**Dataset records**
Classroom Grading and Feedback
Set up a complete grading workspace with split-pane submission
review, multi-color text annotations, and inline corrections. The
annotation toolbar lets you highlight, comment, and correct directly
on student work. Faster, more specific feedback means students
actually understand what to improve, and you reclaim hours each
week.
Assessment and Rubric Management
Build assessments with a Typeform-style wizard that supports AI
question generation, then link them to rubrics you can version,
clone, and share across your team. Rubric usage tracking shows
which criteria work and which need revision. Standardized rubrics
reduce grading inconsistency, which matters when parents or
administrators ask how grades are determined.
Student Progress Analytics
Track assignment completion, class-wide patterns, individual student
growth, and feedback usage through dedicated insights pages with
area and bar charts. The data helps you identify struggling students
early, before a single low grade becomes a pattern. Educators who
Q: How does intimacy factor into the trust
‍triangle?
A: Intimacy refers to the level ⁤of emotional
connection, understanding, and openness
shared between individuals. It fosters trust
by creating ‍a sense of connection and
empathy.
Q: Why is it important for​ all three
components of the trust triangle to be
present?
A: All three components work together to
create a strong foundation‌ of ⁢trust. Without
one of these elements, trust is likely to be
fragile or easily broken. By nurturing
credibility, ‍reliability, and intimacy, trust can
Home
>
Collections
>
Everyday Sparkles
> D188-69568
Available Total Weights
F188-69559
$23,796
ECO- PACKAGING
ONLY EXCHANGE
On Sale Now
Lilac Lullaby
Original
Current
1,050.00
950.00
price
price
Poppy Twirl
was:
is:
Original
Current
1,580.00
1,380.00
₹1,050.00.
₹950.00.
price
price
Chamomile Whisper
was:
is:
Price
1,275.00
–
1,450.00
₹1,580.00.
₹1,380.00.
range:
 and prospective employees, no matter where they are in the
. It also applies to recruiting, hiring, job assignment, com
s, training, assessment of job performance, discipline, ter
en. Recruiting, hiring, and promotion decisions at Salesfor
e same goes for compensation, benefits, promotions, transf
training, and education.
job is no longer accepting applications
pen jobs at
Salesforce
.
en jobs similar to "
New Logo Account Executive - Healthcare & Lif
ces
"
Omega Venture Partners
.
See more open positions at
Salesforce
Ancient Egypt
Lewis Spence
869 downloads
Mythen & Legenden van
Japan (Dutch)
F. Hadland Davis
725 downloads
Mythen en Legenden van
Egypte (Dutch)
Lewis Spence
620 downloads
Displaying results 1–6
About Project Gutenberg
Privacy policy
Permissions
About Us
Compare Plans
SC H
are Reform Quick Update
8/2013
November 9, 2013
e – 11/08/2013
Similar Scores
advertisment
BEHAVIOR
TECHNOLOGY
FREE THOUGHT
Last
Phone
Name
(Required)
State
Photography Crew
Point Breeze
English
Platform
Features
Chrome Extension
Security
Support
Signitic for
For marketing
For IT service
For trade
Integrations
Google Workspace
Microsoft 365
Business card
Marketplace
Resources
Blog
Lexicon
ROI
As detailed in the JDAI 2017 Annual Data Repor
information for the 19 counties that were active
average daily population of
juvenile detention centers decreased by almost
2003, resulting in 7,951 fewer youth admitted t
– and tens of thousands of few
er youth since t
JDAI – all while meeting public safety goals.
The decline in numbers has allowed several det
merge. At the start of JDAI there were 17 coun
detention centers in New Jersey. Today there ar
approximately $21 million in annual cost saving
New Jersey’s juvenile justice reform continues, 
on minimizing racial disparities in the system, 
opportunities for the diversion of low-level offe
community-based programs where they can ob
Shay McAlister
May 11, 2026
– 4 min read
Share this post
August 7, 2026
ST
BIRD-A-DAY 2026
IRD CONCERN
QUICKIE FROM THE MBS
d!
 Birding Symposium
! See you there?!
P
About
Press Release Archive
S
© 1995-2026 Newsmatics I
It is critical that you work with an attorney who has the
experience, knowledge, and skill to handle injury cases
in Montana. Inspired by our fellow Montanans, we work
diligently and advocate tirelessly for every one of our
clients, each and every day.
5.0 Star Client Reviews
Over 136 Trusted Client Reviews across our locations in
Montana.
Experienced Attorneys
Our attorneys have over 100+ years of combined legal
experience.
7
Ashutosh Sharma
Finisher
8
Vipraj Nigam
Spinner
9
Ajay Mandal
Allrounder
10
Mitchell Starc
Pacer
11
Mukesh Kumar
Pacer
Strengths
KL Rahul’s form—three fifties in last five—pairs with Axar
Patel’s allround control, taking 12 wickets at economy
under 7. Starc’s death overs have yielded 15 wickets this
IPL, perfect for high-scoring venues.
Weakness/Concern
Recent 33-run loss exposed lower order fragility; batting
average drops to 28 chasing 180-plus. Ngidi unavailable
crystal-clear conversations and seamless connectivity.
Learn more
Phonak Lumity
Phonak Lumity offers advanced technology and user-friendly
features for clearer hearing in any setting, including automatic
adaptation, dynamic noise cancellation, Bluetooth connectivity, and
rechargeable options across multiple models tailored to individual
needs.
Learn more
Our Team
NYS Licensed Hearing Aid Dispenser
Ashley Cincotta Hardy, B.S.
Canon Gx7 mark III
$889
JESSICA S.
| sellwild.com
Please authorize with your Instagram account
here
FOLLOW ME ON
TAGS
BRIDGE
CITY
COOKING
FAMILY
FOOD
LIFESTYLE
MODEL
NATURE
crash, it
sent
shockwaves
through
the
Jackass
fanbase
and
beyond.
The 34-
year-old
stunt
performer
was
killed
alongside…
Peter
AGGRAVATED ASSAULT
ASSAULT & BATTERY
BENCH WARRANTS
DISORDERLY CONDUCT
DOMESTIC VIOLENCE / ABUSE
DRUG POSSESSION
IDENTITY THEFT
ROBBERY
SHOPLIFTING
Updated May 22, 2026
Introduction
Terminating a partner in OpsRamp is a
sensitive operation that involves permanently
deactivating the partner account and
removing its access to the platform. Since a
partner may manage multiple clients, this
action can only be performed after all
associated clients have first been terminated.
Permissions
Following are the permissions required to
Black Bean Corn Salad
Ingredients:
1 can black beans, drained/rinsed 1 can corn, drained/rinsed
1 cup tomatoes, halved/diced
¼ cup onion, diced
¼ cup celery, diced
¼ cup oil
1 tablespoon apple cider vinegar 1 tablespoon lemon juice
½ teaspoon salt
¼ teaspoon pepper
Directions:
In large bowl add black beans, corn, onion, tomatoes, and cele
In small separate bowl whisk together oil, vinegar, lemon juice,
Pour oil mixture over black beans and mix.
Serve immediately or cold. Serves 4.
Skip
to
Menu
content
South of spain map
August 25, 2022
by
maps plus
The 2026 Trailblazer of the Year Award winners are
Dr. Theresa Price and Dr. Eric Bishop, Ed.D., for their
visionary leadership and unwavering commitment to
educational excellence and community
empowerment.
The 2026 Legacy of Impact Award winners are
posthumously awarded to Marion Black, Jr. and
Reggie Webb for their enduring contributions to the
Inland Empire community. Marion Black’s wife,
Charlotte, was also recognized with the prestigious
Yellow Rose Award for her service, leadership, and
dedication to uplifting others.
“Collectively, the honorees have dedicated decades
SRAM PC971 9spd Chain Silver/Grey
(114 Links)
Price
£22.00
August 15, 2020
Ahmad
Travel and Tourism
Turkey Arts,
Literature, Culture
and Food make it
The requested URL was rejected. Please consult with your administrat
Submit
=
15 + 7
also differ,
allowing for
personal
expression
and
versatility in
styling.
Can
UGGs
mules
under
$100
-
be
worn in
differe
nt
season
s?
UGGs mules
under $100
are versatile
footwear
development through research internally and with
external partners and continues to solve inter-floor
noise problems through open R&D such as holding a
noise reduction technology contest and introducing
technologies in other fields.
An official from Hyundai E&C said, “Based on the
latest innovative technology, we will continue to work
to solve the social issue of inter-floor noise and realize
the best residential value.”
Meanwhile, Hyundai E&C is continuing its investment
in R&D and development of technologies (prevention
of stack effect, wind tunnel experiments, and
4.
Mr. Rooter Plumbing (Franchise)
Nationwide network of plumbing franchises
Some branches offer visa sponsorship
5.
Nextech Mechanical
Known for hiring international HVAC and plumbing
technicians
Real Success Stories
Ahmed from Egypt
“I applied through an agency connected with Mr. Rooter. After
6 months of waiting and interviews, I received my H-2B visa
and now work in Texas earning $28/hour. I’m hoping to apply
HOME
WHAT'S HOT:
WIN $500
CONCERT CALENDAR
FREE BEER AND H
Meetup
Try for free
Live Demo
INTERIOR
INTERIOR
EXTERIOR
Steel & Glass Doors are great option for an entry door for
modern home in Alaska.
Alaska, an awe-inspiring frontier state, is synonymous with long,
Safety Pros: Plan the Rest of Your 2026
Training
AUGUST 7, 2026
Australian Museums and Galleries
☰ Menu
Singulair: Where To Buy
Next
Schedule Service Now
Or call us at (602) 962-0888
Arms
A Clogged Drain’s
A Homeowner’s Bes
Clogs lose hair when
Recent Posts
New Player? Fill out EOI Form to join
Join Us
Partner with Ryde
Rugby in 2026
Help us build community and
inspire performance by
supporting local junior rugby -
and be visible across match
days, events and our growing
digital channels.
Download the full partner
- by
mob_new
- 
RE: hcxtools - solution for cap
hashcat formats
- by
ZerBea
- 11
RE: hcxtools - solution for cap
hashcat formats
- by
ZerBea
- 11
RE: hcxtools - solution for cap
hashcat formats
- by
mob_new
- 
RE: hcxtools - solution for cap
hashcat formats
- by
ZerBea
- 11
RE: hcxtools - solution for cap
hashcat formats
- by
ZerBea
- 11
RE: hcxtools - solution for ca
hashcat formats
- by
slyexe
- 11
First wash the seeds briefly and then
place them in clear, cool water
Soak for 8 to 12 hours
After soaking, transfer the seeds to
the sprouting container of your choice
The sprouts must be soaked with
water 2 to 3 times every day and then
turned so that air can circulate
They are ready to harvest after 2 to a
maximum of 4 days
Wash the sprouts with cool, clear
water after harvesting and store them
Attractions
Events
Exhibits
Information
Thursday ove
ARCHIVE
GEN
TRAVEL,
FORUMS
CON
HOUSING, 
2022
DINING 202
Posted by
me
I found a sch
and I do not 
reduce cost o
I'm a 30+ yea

**Task statement**
Copy the material above word for word, taking the first line, the line containing "and prospective employees, no", and every line between them, and nothing else.

**Problem solution**
Classroom Grading and Feedback
Set up a complete grading workspace with split-pane submission
review, multi-color text annotations, and inline corrections. The
annotation toolbar lets you highlight, comment, and correct directly
on student work. Faster, more specific feedback means students
actually understand what to improve, and you reclaim hours each
week.
Assessment and Rubric Management
Build assessments with a Typeform-style wizard that supports AI
question generation, then link them to rubrics you can version,
clone, and share across your team. Rubric usage tracking shows
which criteria work and which need revision. Standardized rubrics
reduce grading inconsistency, which matters when parents or
administrators ask how grades are determined.
Student Progress Analytics
Track assignment completion, class-wide patterns, individual student
growth, and feedback usage through dedicated insights pages with
area and bar charts. The data helps you identify struggling students
early, before a single low grade becomes a pattern. Educators who
Q: How does intimacy factor into the trust
‍triangle?
A: Intimacy refers to the level ⁤of emotional
connection, understanding, and openness
shared between individuals. It fosters trust
by creating ‍a sense of connection and
empathy.
Q: Why is it important for​ all three
components of the trust triangle to be
present?
A: All three components work together to
create a strong foundation‌ of ⁢trust. Without
one of these elements, trust is likely to be
fragile or easily broken. By nurturing
credibility, ‍reliability, and intimacy, trust can
Home
>
Collections
>
Everyday Sparkles
> D188-69568
Available Total Weights
F188-69559
$23,796
ECO- PACKAGING
ONLY EXCHANGE
On Sale Now
Lilac Lullaby
Original
Current
1,050.00
950.00
price
price
Poppy Twirl
was:
is:
Original
Current
1,580.00
1,380.00
₹1,050.00.
₹950.00.
price
price
Chamomile Whisper
was:
is:
Price
1,275.00
–
1,450.00
₹1,580.00.
₹1,380.00.
range:
 and prospective employees, no matter where they are in the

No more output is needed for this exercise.